For twelve months, I worked on my first product almost every day.

    It was a tool meant to help people move more during desk work. I believed in it because I needed it myself. I refined the flows, improved the reminders, redesigned parts of the interface more times than I want to admit, and kept adding features that I thought would make it more complete.

    I worked on it early in the morning before my job and late at night after my family went to bed. From the outside, it probably looked like discipline. I was consistent. I was shipping. I was improving things constantly.

    But the truth is that I was building in silence.

    People signed up. Some told me it was a good idea. A few tried it briefly. But nobody was asking for specific improvements. Nobody was pushing me for features. Nobody was waiting for updates.

    And nobody paid.

    After twelve months, the revenue was €0.

    What hurt was not just the number.

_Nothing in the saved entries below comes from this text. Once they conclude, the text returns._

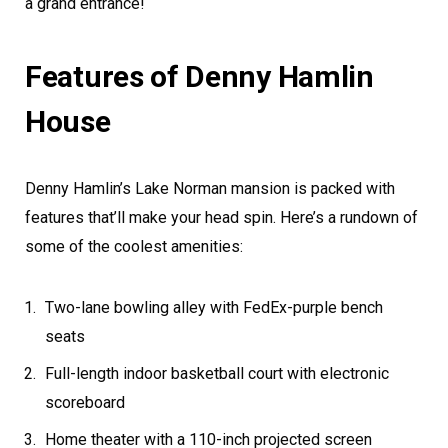
a grand entrance!
Features of Denny Hamlin
House
Denny Hamlin’s Lake Norman mansion is packed with
features that’ll make your head spin. Here’s a rundown of
some of the coolest amenities:
Two-lane bowling alley with FedEx-purple bench
seats
Full-length indoor basketball court with electronic
scoreboard
Home theater with a 110-inch projected screen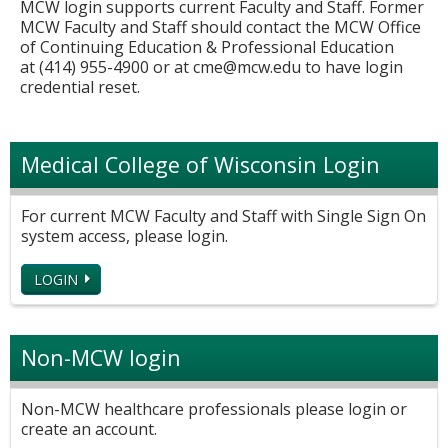
MCW login supports current Faculty and Staff. Former
MCW Faculty and Staff should contact the MCW Office
of Continuing Education & Professional Education
at (414) 955-4900 or at
cme@mcw.edu
to have login
credential reset.
Medical College of Wisconsin Login
For current MCW Faculty and Staff with Single Sign On
system access, please login.
LOGIN
Non-MCW login
Non-MCW healthcare professionals please login or
create an account.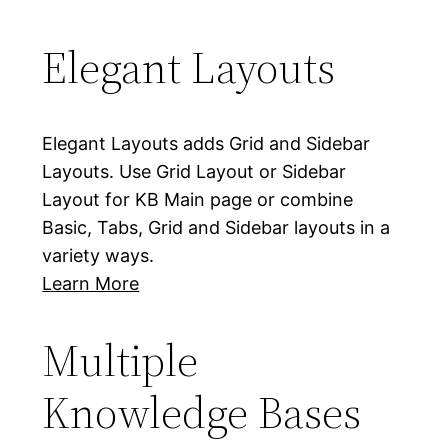
Elegant Layouts
Elegant Layouts adds Grid and Sidebar
Layouts. Use Grid Layout or Sidebar
Layout for KB Main page or combine
Basic, Tabs, Grid and Sidebar layouts in a
variety ways.
Learn More
Multiple
Knowledge Bases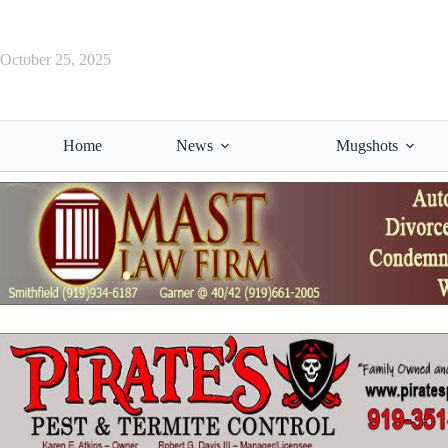
Skip
to
content
October 25, 2025
Home
News
Mugshots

It was the realization that I had spent an entire year building based on my own assumptions. Every feature felt logical to me. I had reasons for all of it. The problem was that those reasons lived only in my head.

    I had a roadmap for that product, but it was my roadmap. It was basically a structured list of guesses.

    At some point, I had to admit that I did not have a feedback problem. I had a visibility problem. I had no real way of seeing what people actually cared about before I built it.

    That frustration led me to build something else.

    Not another feature for the first product, but a tool I personally needed: a way to make a roadmap public, to let users submit ideas, to let them upvote what mattered to them, and to create real signal before writing code.

    I built that after the twelve months of silence.

    Ironically, the second product took a fraction of the time. And it generated revenue.

    Not because I suddenly became better at marketing or more disciplined. I was already disciplined. The difference was that I stopped deciding alone.

    What surprised me most was how wrong I had been about priorities. Features I thought were essential barely received attention. Ideas I would have postponed quickly rose to the top when users could vote.

    That shift changed how I think about building.

    The first product failed financially, but it exposed the flaw in how I was making decisions. The second product exists because the first one forced me to confront that I was guessing in isolation.

    I am still trying to figure out how to consistently build with real pull instead of self-generated momentum.

    Curious how others realize they are building in silence before a year goes by.

    I spent 12 months building something no one paid for
    byu/d_uk3 inEntrepreneur



    Posted by d_uk3

    7 Comments

    1. No_Boysenberry_6827 on

      the 12 months of silence thing hits hard because I lived it

      built a product with 8M lines of code in 63 days. talked to 100+ potential customers. technically it was insane. but I couldn’t scale it because I had zero sales infrastructure. the product was ready – distribution wasn’t.

      the painful realization was that building and selling are completely different skill sets and most of us are only good at one. the founders who win aren’t the best builders. they’re the ones who figure out distribution before they finish building.

      second time around I literally built the sales engine before the product was complete. revenue showed up in weeks instead of months. same builder, same work ethic – completely different outcome because the selling started day 1.

      the question that changed everything for me: “would anyone be upset if this didn’t exist tomorrow?” if the answer is no, you don’t have a product – you have a project.

      what are you building now? and more importantly – are people already asking for it?

    2. Budget-Scheme-4927 on

      Building in silence, is exactly it. You weren’t undisciplined, you were just solving a problem nobody confirmed they had! The part that gets me is most people don’t even question the idea itself. They just start building. The ones who spend time first understanding what’s actually broken in a space they know deeply, they seem to have a completely different experience!

    3. AffectionateRow3173 on

      Hey man! I’m really understand you !it’s very hard to believe that app you have developed no one need it. We all go through it. You need to change a your strategy – Validate an idea first before build it

    4. Minute-Line2712 on

      You have to verify things first before building. You build after observing real life situations and real life people interacting with things or products or whatever it is. When you know you know.

      If you don’t know… Then you should think how to verify this before building. It’s good to self support and self drive, but reasonably … Not every idea you have will truly be good unless you’ve seen it. Take a more scientific approach to it is all I can say

      And, learn to pivot as necessary quickly. Don’t spend so long building. Most things are not that complicated. Most services and products can be set up fairly easily in less than 3 months. By month 3 you need to be getting some movement.

      At the minimum a landing page with clear demonstrated interest by people, whether its views or signups or pre orders or some kind of MVP. That’s the more practical answer.

    5. Chupacabra1987 on

      Best advice in life is, always try to get feedback whatever you do. People will help you or you ask questions.